*Task goal:* Take the entries below and print, exactly, the stretch from the line containing "Rua Marechal Floriano" through the line containing "(53) 3232-8011", both included.

──────── Input data ────────

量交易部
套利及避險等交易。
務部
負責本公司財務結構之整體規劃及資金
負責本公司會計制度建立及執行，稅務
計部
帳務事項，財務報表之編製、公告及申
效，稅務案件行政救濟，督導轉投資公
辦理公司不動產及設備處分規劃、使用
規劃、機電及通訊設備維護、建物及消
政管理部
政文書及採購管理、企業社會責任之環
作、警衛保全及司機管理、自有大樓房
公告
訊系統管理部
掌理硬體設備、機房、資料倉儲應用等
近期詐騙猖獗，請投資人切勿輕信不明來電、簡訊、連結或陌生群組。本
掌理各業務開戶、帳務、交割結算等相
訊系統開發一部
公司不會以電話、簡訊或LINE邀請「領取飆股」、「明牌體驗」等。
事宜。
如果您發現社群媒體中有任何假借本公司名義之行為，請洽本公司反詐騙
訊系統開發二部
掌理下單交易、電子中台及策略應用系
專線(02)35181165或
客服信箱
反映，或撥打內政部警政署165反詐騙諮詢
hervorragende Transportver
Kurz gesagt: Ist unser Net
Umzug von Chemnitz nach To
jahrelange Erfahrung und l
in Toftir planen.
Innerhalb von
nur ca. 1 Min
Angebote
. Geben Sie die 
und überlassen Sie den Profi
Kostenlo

────────
──────── Input data ────────

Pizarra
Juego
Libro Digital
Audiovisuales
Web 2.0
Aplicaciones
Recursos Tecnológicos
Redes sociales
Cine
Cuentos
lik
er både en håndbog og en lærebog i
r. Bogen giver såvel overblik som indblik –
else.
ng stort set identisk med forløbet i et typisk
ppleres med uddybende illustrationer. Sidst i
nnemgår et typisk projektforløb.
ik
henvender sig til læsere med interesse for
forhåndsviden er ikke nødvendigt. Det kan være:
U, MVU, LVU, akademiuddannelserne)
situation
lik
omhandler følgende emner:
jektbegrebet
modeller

────────
──────── Input data ────────

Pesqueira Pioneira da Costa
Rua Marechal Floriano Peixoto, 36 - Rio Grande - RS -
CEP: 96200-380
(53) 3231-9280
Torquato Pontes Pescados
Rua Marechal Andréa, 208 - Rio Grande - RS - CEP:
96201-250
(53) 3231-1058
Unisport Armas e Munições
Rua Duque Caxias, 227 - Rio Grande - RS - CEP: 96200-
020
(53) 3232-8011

────────

*Exercise response:*
Rua Marechal Floriano Peixoto, 36 - Rio Grande - RS -
CEP: 96200-380
(53) 3231-9280
Torquato Pontes Pescados
Rua Marechal Andréa, 208 - Rio Grande - RS - CEP:
96201-250
(53) 3231-1058
Unisport Armas e Munições
Rua Duque Caxias, 227 - Rio Grande - RS - CEP: 96200-
020
(53) 3232-8011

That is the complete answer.